Dr D.B. Fraser, chairman of the War Weapons Committee, wrote in the parish magazine of 1941, “Bring out every penny you can and invest it. You are not asked to give, but to buy a sound investment that you can turn into cash if and when you need to. The money so raised helps to equip those fighting for us, and the better they are armed, the fewer will be the casualties when the fight comes. Thus your money will save precious lives. Why risk keeping your savings in notes? Notes may get burnt. If a War Savings Certificate or Bond gets burnt it is replaceable. Save, and go on saving all you can, defeat the enemy and help our lads to whom we owe so much.”
The Red Cross solicited gifts of onions. In 1943 Hildenborough collected 7 cwt.
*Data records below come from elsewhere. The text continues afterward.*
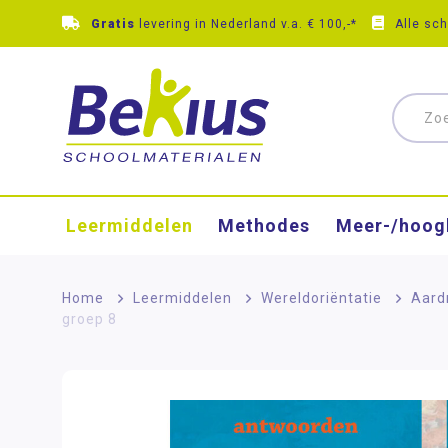
Gratis
levering in Nederland v.a. € 100,-*
Alle sc
Leermiddelen
Methodes
Meer-/hoog
Home
>
Leermiddelen
>
Wereldoriëntatie
>
Aard
groep 8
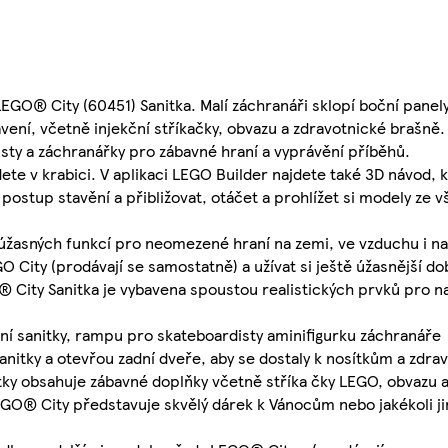
 LEGO® City (60451) Sanitka. Malí záchranáři sklopí boční panel
ení, včetně injekční stříkačky, obvazu a zdravotnické brašně.
sty a záchranářky pro zábavné hraní a vyprávění příběhů.
ete v krabici. V aplikaci LEGO Builder najdete také 3D návod,
 postup stavění a přibližovat, otáčet a prohlížet si modely ze 
 úžasných funkcí pro neomezené hraní na zemi, ve vzduchu i n
O City (prodávají se samostatně) a užívat si ještě úžasnější do
O® City Sanitka je vybavena spoustou realistických prvků pro 
vení sanitky, rampu pro skateboardisty aminifigurku záchranáře
sanitky a otevřou zadní dveře, aby se dostaly k nosítkům a zdr
tky obsahuje zábavné doplňky včetně stříka čky LEGO, obvazu 
GO® City představuje skvělý dárek k Vánocům nebo jakékoli jiné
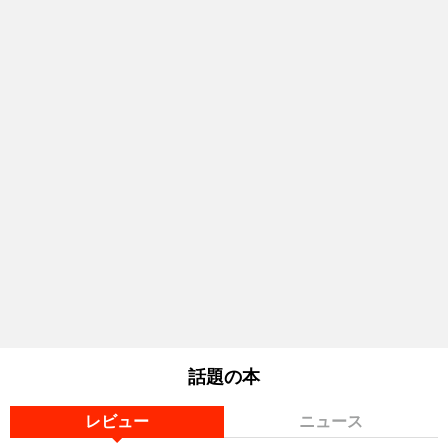
話題の本
レビュー
ニュース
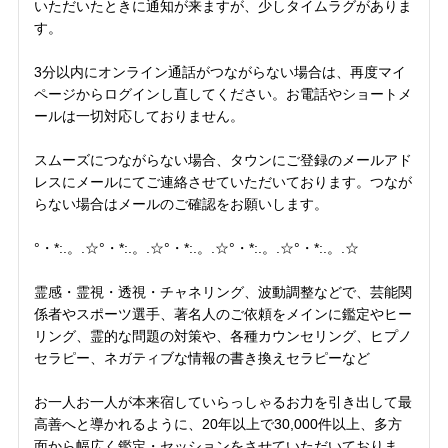
いただいたときに通知が来ますが、少しタイムラグがありま
す。
3分以内にオンライン通話がつながらない場合は、再度マイ
ページからログインし直してください。お電話やショートメ
ールは一切対応しておりません。
スムーズにつながらない場合、タウンにご登録のメールアド
レスにメールにてご連絡させていただいております。つなが
らない場合はメールのご確認をお願いします。
°・*:.。.☆°・*:.。.☆°・*:.。.☆°・*:.。.☆°・*:.。.☆
霊感・霊視・透視・チャネリング、波動調整などで、芸能関
係者やスポーツ選手、著名人のご依頼をメインに鑑定やヒー
リング、霊的な問題の対策や、各種カウンセリング、ヒプノ
セラピー、ネガティブな情報の書き換えセラピーなど
お一人お一人が本来宿していらっしゃるお力を引き出して最
高善へと導かれるように、20年以上で30,000件以上、多方
面から幅広く鑑定・セッションをさせていただいておりま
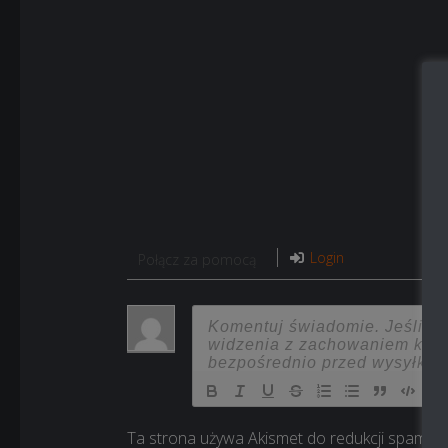
Login
Połącz za pomocą
Ta strona używa Akismet do redukcji spamu.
The cubs made mats “for our men in submarines to sit on”, made from old stockings, cut into strips, rolled and crocheted. A Welcome Home dinner was arranged by the Parish Council for all ex-servicemen and women of the parish on Wednesday, 22nd January 1947 at the Old Barn.

SHAREOUT & SMOKING CONCERT – held at The Gate Hotel. Entertainers included B. Smale who played banjo and mandolin.

WHEELBARROW RACE – 1899. From Pembury Road, Tonbridge, down Leigh Road to Powder Mills and back. At the Flying Dutchman, landlord William Pratt handed out beer.